In the end, the work paid off: the program has exceeded its recruitment goals, with an incoming class that includes 67% women and 20% from under-represented minorities, compared to five-year averages of 41% and 14%, respectively. Sixty-two percent of those who were admitted chose the BCS program. Many of these incoming students will be supported by departmental fellowships, which ensure our ability to train the next generation of scientists.
Professor Matthew Wilson, chair of the graduate admissions committee, has no doubts about who to thank. “All the credit for actually pulling it off goes to Julianne and the the graduate students who really stepped up; it simply wouldn't have been possible without them. For me, the big takeaway is just the fact that they have the community here that could pull that off.
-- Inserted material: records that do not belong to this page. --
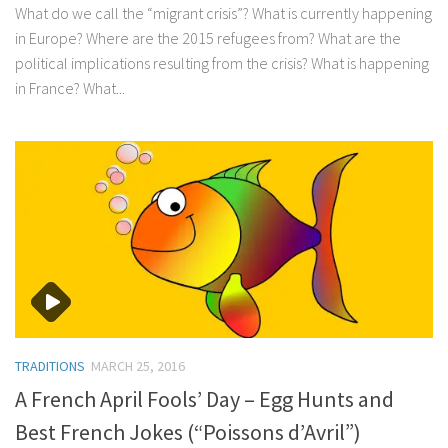
What do we call the “migrant crisis”? What is currently happening
in Europe? Where are the 2015 refugees from? What are the
political implications resulting from the crisis? What is happening
in France? What...
TRADITIONS
MARCH 25, 2016
A French April Fools’ Day – Egg Hunts and
Best French Jokes (“Poissons d’Avril”)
It's what made it successful. But it's what also made it possible.”
Graduate students are vital to both the academic and research missions of BCS. They do much of the heavy lifting when it comes to research, and a strong graduate program is essential to attracting talented faculty. The successful transformation of this year’s interview weekend shows the benefits of having a group of students who are strong not only in intellect but in commitment to their community.